Sieben goldene Regeln

Bilder besser präsentieren (Teil 1)

Katharina Hien und Steffen Rümpler


Abbildungen sind das Herz jeder Textbotschaft, und wissenschaftliche Veröffentlichungen sind oft Musterbeispiele dafür, wie man's nicht machen soll. In den nächsten Monaten erfahren Sie an dieser Stelle, wie man seinen Lesern oder seinem Auditorium bildhafte Botschaften perfekt übermittelt.

Bilder und Abbildungen übernehmen wichtige Aufgaben in Papern, Postern oder Powerpoint-Vorträgen. Ein Beispiel: Ohne die zwanzigstufige Enzymkaskade bildlich darzustellen, kann man sich die entsprechenden komplexen Zusammenhänge kaum einprägen oder sie nachvollziehen. Anstelle unverständlicher Zahlenkolonnen prangt in des Wissenschaftlers Paper daher besser eine Spektralkurve oder eine Röntgenstruktur. Darüber hinaus werten Bilder ein Paper auch aus dekorativen Gründen auf. In Bleiwüsten verdurstet der Leser.

Physiologisch gesehen ist der Mensch ein Augentier. Mit Mess-Ergebnissen in Form von Tonhöhen hätten wir größte Schwierigkeiten. Darüber hinaus sind wir inzwischen auch durch die Medien und die vielen optischen Messverfahren an die Informationsübertragung durch Bilder gewöhnt.

In wissenschaftlichen Veröffentlichungen sind zwei Arten von Bildern zu finden: Abbildungen und logisch-analytische Bilder. Abbildungen, also Fotos, Zeichnungen, Film und Video, ähneln dem Original. Sie sind bei Beschreibungen von Äußerlichkeiten sinnvoll, etwa wenn man zwei Finkenarten aufgrund äußerlicher Merkmale voneinander unterscheiden will. Das logisch-analytische Bild dagegen stellt abstrakte Strukturen dar in Form von Schemazeichnungen, Diagrammen oder Formeln. Sinnvoll ist dies, wenn Wirkmechanismen oder zeitliche Abläufe wie Signalketten dargestellt werden sollen. Auch die dreidimensionale Darstellung eines Moleküls erklärt oft mehr als eine lange Beschreibung.

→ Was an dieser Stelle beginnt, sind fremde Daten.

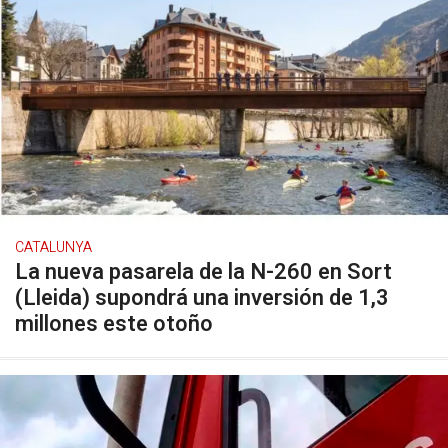
CATALUNYA
La nueva pasarela de la N-260 en Sort
(Lleida) supondrá una inversión de 1,3
millones este otoño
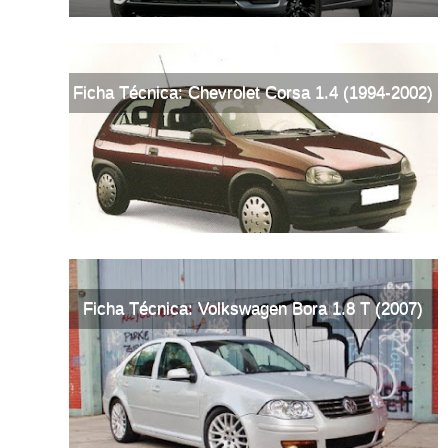
Ficha Técnica: Chevrolet Corsa 1.4 (1994-2002)
Ficha Técnica: Volkswagen Bora 1.8 T (2007)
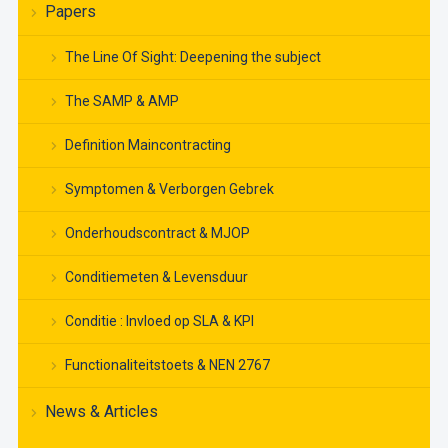
Papers
The Line Of Sight: Deepening the subject
The SAMP & AMP
Definition Maincontracting
Symptomen & Verborgen Gebrek
Onderhoudscontract & MJOP
Conditiemeten & Levensduur
Conditie : Invloed op SLA & KPI
Functionaliteitstoets & NEN 2767
News & Articles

Für aussagekräftige Abbildungen, die eingängig und angenehm anzuschauen sind, gibt es sieben goldene Regeln:

7 goldene Regeln für das perfekte wissenschaftliche Bild
  1. Planen: Werkzeugwahl, Unwichtiges weglassen, Zielgruppe beachten.
  2. Optimale Aufmerksamkeit erzeugen: Ausschnitt, Größenkontrast, Abstraktionsgrad.
  3. Farbigkeit nach Natur, starke Kontraste, ruhige Hintergründe.
  4. Umrahmung und Outline nutzen.
  5. Wenig Pfeile, Beschriftung in max. zwei Richtungen.
  6. Eine Schriftart und -größe, keine Inversschrift.
  7. Blicksteuerung: Wichtiges in die Mitte und entlang der Blickrichtung.

Planen des Bildes

Elementar für die Erstellung des Bildes ist das passende Tool. Damit sparen Sie Zeit und sind flexibel in der Darstellung. Der Goldstandard sind derzeit "Microsoft Visio" für Diagramme und schematische Zeichnungen sowie "Adobe Photoshop" für Fotos.

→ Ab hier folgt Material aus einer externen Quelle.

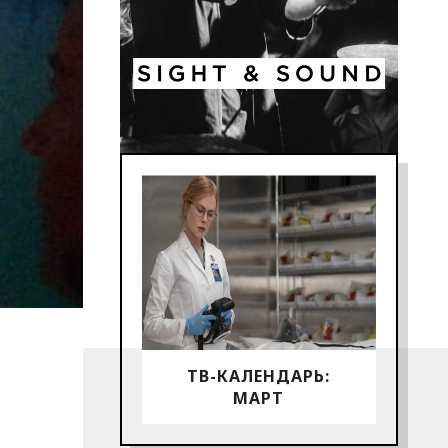
ТВ-КАЛЕНДАРЬ:
МАРТ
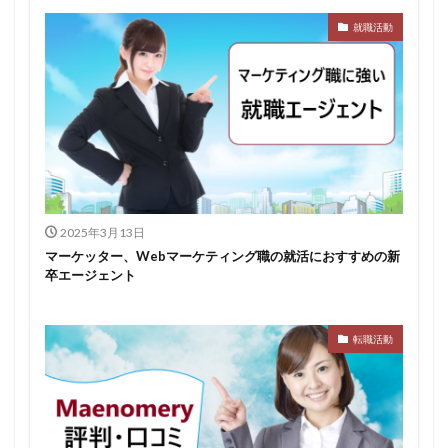
就職活動
みなし手当
やり方
ミドルベンチャー
ミーツカンパニー
まったり
マエノメリ
マイナビ新卒紹介
マイナビジョブ20'sスカウト
マイナビジョブ20's
マイナビ
マーケティング
やりたくない
やり方がわからない
ホワイト企業ランキング
不人気業界
人生終了
二次面接
二次募集
事務職
九州地方
2025年3月13日
中小企業
中堅企業
不利
一覧
マーケッター、Webマーケティング職の就活におすすめの新
ユニスタイル
一般事務
一生
一次面接
卒エージェント
ワンキャリア
わからない
レバテックルーキー
リクナビ就職エージェント
リクナビ
ランキング
転職活動
マーケッター
ホワイト企業
シェア
スタートアップ
ディグアップキャリア
ツノル
タイプ
スポナビキャリア
スポチョク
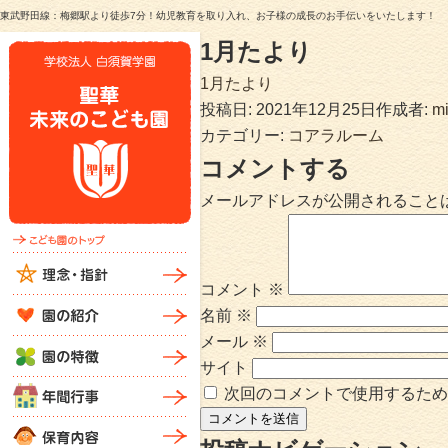
東武野田線：梅郷駅より徒歩7分！幼児教育を取り入れ、お子様の成長のお手伝いをいたします！
1月たより
1月たより
投稿日:
2021年12月25日
作成者:
mi
カテゴリー:
コアラルーム
コメントする
メールアドレスが公開されること
コメント
※
名前
※
メール
※
サイト
次回のコメントで使用するため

Sie sollten überlegen, welche Inhalte Sie im Bild vermitteln wollen. Ihre innere Vorstellung sollte der äußeren Darstellung entsprechen. In der Praxis werden jedoch ungewollt oft Nebensächlichkeiten hervorgehoben. Stellen Sie das Wesentliche heraus, keine Kinkerlitzchen. Nebenaussagen und grafische Schnörkel wie Schattierungen und Reliefschrift lenken von der eigentlichen Aussage ab. Nutzen Sie dreidimensionale Darstellungen nur, wenn diese für die Bildaussage auch benötigt werden. Fragen Sie sich, wer Ihr Bild anschauen wird und verstehen muss. Für die Presseerklärung wird ein Bild benötigt, das auch Laien verstehen, Ihre Abbildung in Science richtet sich hingegen an Kollegen.


Aufmerksamkeit erzeugen

Wählen sie optimale Ausschnitte, um Informationen zu fokussieren. Sollen Vorgänge an der DNA dargestellt werden, lenken Kernstrukturen in der Umgebung nur ab. Mit Größen- und Farbkontrasten können Sie Aufmerksamkeit gezielt steuern. Stellen Sie großen Bildelementen kleine gegenüber, kennzeichnen Sie wichtige Strukturen durch eine Farbwahl, die besonders stark mit der Hintergrundfarbe im Kontrast steht - dann sticht die kleine gelbe Polle auf dem blauen Blütenblatt sofort ins Auge. Je abstrakter ihr logisches Bild oder die Elemente darin dargestellt sind, umso mehr liegt der Fokus auf dem Inhalt. Wenn es zur Aussage ausreicht, kann ein komplexes Enzym lediglich als Kreis dargestellt werden.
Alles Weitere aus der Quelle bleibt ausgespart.